ABD Merkezi İstihbarat Teşkilatı (CIA) Başkanı ve ülkenin en deneyimli ve saygın yetkililerden biri olan eski Savunma Bakanı Leon Panetta'nın ağırlığına ve deneyimine sahip birinin: Amerika'nın Amerikalıları hedef almaya çalışan bir grup terör örgütüyle başa çıkmak için tekrar Afganistan'a dönmesi gerektiği beklentisi, Başkan Biden'ın orada bitmeyen süreçle ilgili sözlerinin doğru olduğu anlamına geliyor.
Afgan geçmişinden kaçınmanın ve tarihin tekerrür etmemesinin tek yolu, Amerika'nın boşalttığı etki alanlarını bir an önce doldurmaya yönelik uluslararası bir plandır. Bu planın yakında değil, bugün başlaması gerekiyor.
Rusya şu anda olumlu ve rasyonel bir şekilde müdahale etmelidir. Nitekim herkesin herkesle mücadele ettiği bir ortama girmeme bahanesiyle yaşanan gecikme, daha sonra yeniden silahlı mücadeleye girmeyi zorunlu kılacaktır.
Çin'e gelince, inisiyatif almadığı takdirde Afganistan'daki Uygur mültecileri kendi iç ve dış yollarının kenarlarında mayın olarak kullanan kimseleri bulacaktır.

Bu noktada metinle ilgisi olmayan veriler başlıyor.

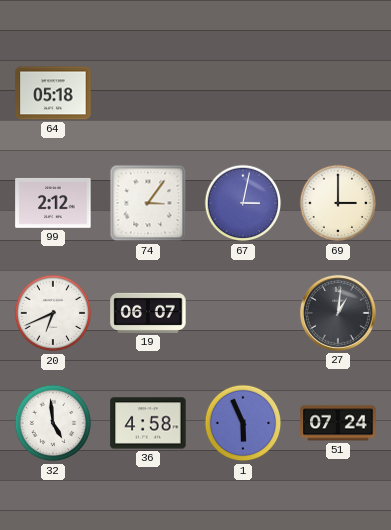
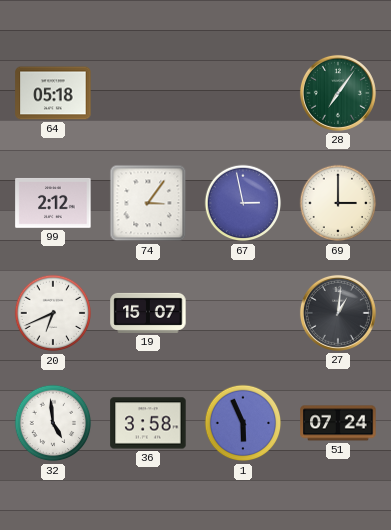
28: none -> 7:06
67: 3:02 -> 2:58
19: 06:07 -> 15:07
36: 4:58 -> 3:58
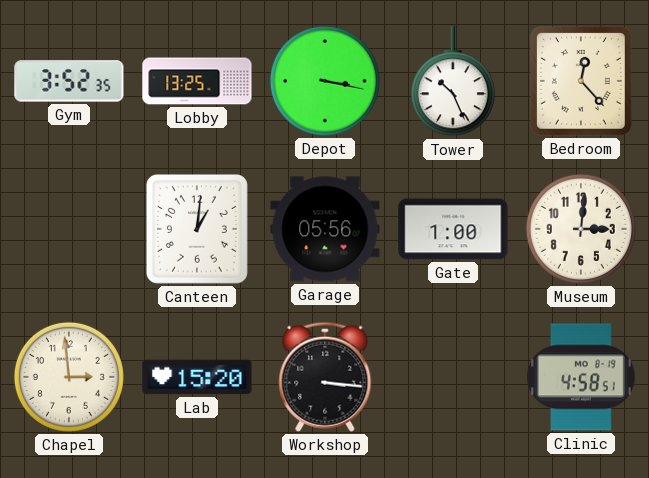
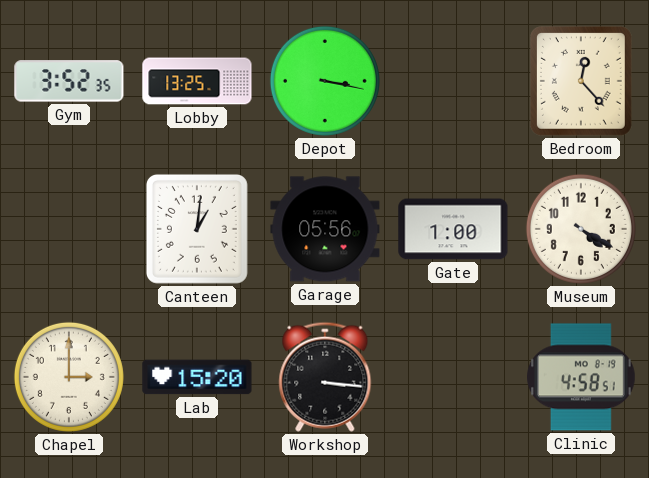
Tower: 10:26 -> none
Museum: 3:01 -> 4:20
Chapel: 2:59 -> 3:00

Taliban önemli bir geçiş aşamasında bulunuyor ve dünya, onu tüm etnik kökenlerin yer alacağı katılımcı bir devlet inşa etmeye sevk etmelidir. Balkan senaryosunun tekrarı anlamına gelen etnik ve kabilesel olarak parçalanmış bir devlete dönüşmesine gelince, bu, günahın sırrının son otuz yıldan daha büyük bir gaddarlıkla yeniden hayat öpücüğü alacağı anlamına gelir.